<<<<

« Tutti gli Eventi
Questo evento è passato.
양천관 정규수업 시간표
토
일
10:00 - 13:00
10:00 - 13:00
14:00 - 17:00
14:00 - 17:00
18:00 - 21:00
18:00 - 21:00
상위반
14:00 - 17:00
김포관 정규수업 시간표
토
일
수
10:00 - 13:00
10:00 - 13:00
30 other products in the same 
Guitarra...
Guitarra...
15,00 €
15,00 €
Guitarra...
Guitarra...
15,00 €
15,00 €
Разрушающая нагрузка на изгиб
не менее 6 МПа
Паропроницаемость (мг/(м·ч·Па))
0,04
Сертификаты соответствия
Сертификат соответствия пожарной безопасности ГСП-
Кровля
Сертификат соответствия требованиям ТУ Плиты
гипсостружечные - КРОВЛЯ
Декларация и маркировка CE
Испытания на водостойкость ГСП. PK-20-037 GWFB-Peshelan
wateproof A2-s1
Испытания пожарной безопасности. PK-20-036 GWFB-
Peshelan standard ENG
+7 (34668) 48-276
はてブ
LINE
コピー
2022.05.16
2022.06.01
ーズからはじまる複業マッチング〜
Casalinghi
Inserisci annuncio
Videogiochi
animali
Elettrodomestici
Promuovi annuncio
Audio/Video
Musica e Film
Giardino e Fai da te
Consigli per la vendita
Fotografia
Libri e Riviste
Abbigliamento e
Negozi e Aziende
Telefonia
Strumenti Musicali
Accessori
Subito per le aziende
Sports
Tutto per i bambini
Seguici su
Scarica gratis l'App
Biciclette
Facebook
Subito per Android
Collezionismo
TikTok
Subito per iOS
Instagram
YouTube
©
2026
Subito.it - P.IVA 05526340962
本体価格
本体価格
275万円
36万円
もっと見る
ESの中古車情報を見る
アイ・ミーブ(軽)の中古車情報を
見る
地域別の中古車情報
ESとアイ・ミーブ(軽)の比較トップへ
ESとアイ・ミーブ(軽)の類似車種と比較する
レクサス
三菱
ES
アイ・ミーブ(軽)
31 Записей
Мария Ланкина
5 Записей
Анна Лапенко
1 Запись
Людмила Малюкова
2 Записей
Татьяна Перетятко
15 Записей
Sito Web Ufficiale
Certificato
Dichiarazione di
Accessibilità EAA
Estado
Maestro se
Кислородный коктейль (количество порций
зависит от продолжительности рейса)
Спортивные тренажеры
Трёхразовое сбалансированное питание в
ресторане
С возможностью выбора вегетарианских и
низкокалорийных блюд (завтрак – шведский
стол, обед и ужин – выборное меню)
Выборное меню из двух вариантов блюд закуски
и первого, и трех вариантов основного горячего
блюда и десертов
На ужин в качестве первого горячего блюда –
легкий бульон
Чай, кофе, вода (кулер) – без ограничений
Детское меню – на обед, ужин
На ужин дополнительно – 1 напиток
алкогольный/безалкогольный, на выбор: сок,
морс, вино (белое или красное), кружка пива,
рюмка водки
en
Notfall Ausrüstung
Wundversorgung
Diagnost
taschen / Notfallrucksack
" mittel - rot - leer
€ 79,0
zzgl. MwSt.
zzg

>>>>

ACTIVITY
All of the entries above should be transcribed exactly, line for line.

RESULT OF THIS EXERCISE
« Tutti gli Eventi
Questo evento è passato.
양천관 정규수업 시간표
토
일
10:00 - 13:00
10:00 - 13:00
14:00 - 17:00
14:00 - 17:00
18:00 - 21:00
18:00 - 21:00
상위반
14:00 - 17:00
김포관 정규수업 시간표
토
일
수
10:00 - 13:00
10:00 - 13:00
30 other products in the same 
Guitarra...
Guitarra...
15,00 €
15,00 €
Guitarra...
Guitarra...
15,00 €
15,00 €
Разрушающая нагрузка на изгиб
не менее 6 МПа
Паропроницаемость (мг/(м·ч·Па))
0,04
Сертификаты соответствия
Сертификат соответствия пожарной безопасности ГСП-
Кровля
Сертификат соответствия требованиям ТУ Плиты
гипсостружечные - КРОВЛЯ
Декларация и маркировка CE
Испытания на водостойкость ГСП. PK-20-037 GWFB-Peshelan
wateproof A2-s1
Испытания пожарной безопасности. PK-20-036 GWFB-
Peshelan standard ENG
+7 (34668) 48-276
はてブ
LINE
コピー
2022.05.16
2022.06.01
ーズからはじまる複業マッチング〜
Casalinghi
Inserisci annuncio
Videogiochi
animali
Elettrodomestici
Promuovi annuncio
Audio/Video
Musica e Film
Giardino e Fai da te
Consigli per la vendita
Fotografia
Libri e Riviste
Abbigliamento e
Negozi e Aziende
Telefonia
Strumenti Musicali
Accessori
Subito per le aziende
Sports
Tutto per i bambini
Seguici su
Scarica gratis l'App
Biciclette
Facebook
Subito per Android
Collezionismo
TikTok
Subito per iOS
Instagram
YouTube
©
2026
Subito.it - P.IVA 05526340962
本体価格
本体価格
275万円
36万円
もっと見る
ESの中古車情報を見る
アイ・ミーブ(軽)の中古車情報を
見る
地域別の中古車情報
ESとアイ・ミーブ(軽)の比較トップへ
ESとアイ・ミーブ(軽)の類似車種と比較する
レクサス
三菱
ES
アイ・ミーブ(軽)
31 Записей
Мария Ланкина
5 Записей
Анна Лапенко
1 Запись
Людмила Малюкова
2 Записей
Татьяна Перетятко
15 Записей
Sito Web Ufficiale
Certificato
Dichiarazione di
Accessibilità EAA
Estado
Maestro se
Кислородный коктейль (количество порций
зависит от продолжительности рейса)
Спортивные тренажеры
Трёхразовое сбалансированное питание в
ресторане
С возможностью выбора вегетарианских и
низкокалорийных блюд (завтрак – шведский
стол, обед и ужин – выборное меню)
Выборное меню из двух вариантов блюд закуски
и первого, и трех вариантов основного горячего
блюда и десертов
На ужин в качестве первого горячего блюда –
легкий бульон
Чай, кофе, вода (кулер) – без ограничений
Детское меню – на обед, ужин
На ужин дополнительно – 1 напиток
алкогольный/безалкогольный, на выбор: сок,
морс, вино (белое или красное), кружка пива,
рюмка водки
en
Notfall Ausrüstung
Wundversorgung
Diagnost
taschen / Notfallrucksack
" mittel - rot - leer
€ 79,0
zzgl. MwSt.
zzg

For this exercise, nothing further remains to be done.